The lecture, as provocative as that title, ran through the book’s themes and the plan itself, which is as simple as Jeff summed up below.

Murray claimed his plan would cost a half a trillion dollars less than the status quo welfare state by 2020 and a full trillion less by 2028.

But the plan isn’t just cheaper. Murray argued that it would also give the poor a better deal: with an extra 10,000 in pocket each year, even someone making minimum wage would have enough money to get by, signaling the end of “involuntary poverty” as Murray put it, or people truly trying to work hard and failing to raise themselves out of poverty.

But the most interesting potential benefit—and the one Murray focused on the most—draws heavily on Murray’s discussion of how we can construct meaningful lives in “In Pursuit of Happiness and Good Governance.” Murray sees three primary institutions—vocation, family and community—as the most important means that people use to construct meaningful lives, but that the welfare state undermines each of them. His plan, however, he says would repair this damage in a variety of ways.
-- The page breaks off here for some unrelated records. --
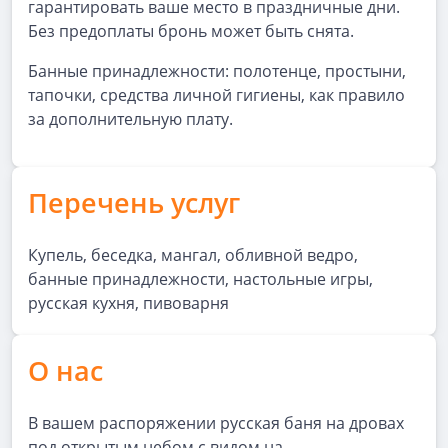
гарантировать ваше место в праздничные дни.
Без предоплаты бронь может быть снята.
Банные принадлежности: полотенце, простыни,
тапочки, средства личной гигиены, как правило
за дополнительную плату.
Перечень услуг
Купель, беседка, мангал, обливной ведро,
банные принадлежности, настольные игры,
русская кухня, пивоварня
О нас
В вашем распоряжении русская баня на дровах
под открытым небом с видом на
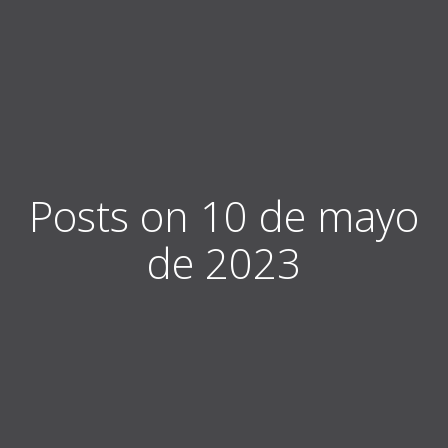
Posts on 10 de mayo
de 2023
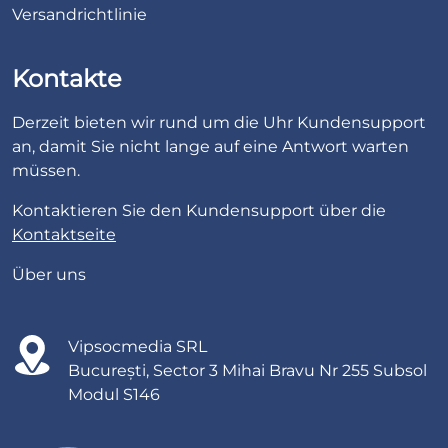
Versandrichtlinie
Kontakte
Derzeit bieten wir rund um die Uhr Kundensupport
an, damit Sie nicht lange auf eine Antwort warten
müssen.
Kontaktieren Sie den Kundensupport über die
Kontaktseite
Über uns
Vipsocmedia SRL
București, Sector 3 Mihai Bravu Nr 255 Subsol
Modul S146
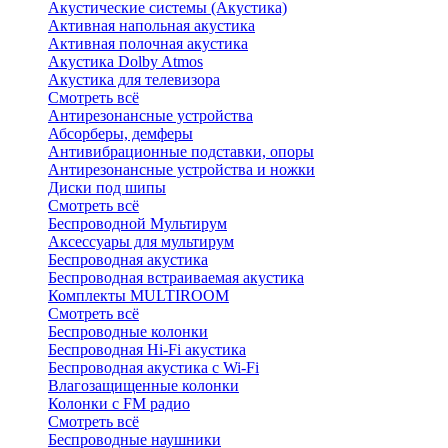
Акустические системы (Акустика)
Активная напольная акустика
Активная полочная акустика
Акустика Dolby Atmos
Акустика для телевизора
Смотреть всё
Антирезонансные устройства
Абсорберы, демферы
Антивибрационные подставки, опоры
Антирезонансные устройства и ножки
Диски под шипы
Смотреть всё
Беспроводной Мультирум
Аксессуары для мультирум
Беспроводная акустика
Беспроводная встраиваемая акустика
Комплекты MULTIROOM
Смотреть всё
Беспроводные колонки
Беспроводная Hi-Fi акустика
Беспроводная акустика с Wi-Fi
Влагозащищенные колонки
Колонки с FM радио
Смотреть всё
Беспроводные наушники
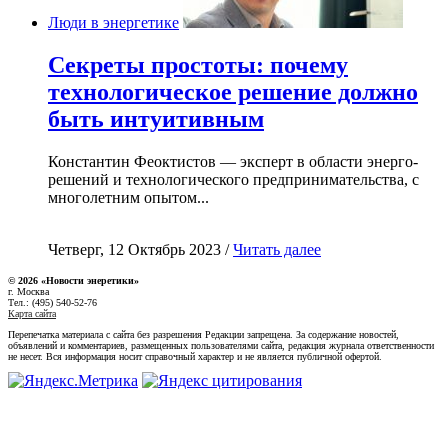
Люди в энергетике
Секреты простоты: почему
технологическое решение должно
быть интуитивным
Константин Феоктистов — эксперт в области энерго-
решений и технологического предпринимательства, с
многолетним опытом...
Четверг, 12 Октябрь 2023 /
Читать далее
© 2026 «Новости энеретики»
г. Москва
Тел.: (495) 540-52-76
Карта сайта
Перепечатка материала с сайта без разрешения Редакции запрещена. За содержание новостей,
объявлений и комментариев, размещенных пользователями сайта, редакция журнала ответственности
не несет. Вся информация носит справочный характер и не является публичной офертой.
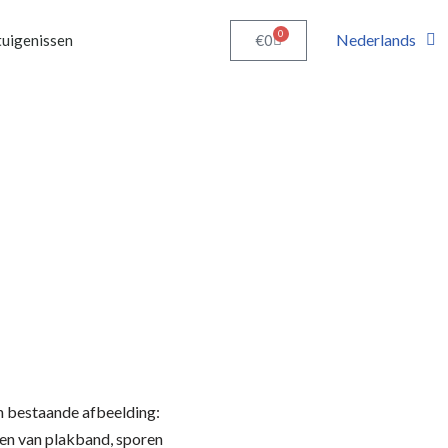
0
Nederlands
€
0
uigenissen
n bestaande afbeelding:
len van plakband, sporen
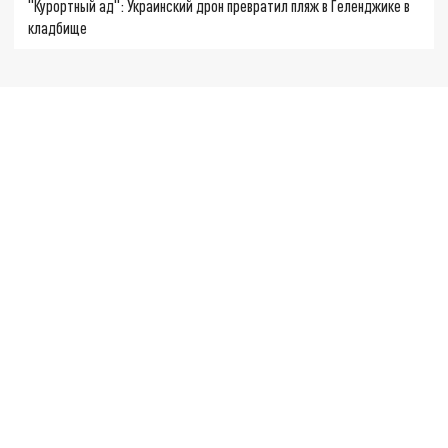
"Курортный ад": Украинский дрон превратил пляж в Геленджике в
кладбище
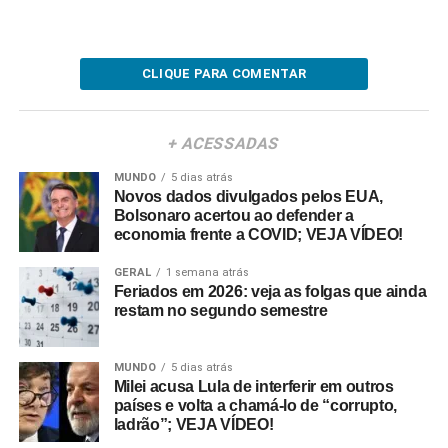
CLIQUE PARA COMENTAR
+ ACESSADAS
MUNDO
5 dias atrás
Novos dados divulgados pelos EUA,
Bolsonaro acertou ao defender a
economia frente a COVID; VEJA VÍDEO!
GERAL
1 semana atrás
Feriados em 2026: veja as folgas que ainda
restam no segundo semestre
MUNDO
5 dias atrás
Milei acusa Lula de interferir em outros
países e volta a chamá-lo de “corrupto,
ladrão”; VEJA VÍDEO!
The most interesting of these, especially for libertarians, is that it would strengthen private mutual aid networks that people decline to participate in due to government charity, and which Murray argues have historically worked better than government at strengthening communities.

I was quite impressed by most of Murray’s arguments, but I think the feasibility question is the most problematic. Murray thought that while the plan won’t be implemented anytime soon, it was somewhat “inevitable” that reform of the welfare state would move in his direction, because more and more people would recognize that it is “not in government’s inherent capability to solve complex problems” and that mutual assistance works far better. While one might wish this to be true, the experience in Western Europe suggests that voters may stick to the well-trod path of handouts even when all events around them suggests that their social model is on the verge of collapse without reform. How long will entitlement spending explode before Americans come to their senses?
Then again, Murray has shown results in the past.

Also, I should report that Murray has a pleasantly mellifluous voice that could have earned him a career in radio if he hadn’t chose number-crunching.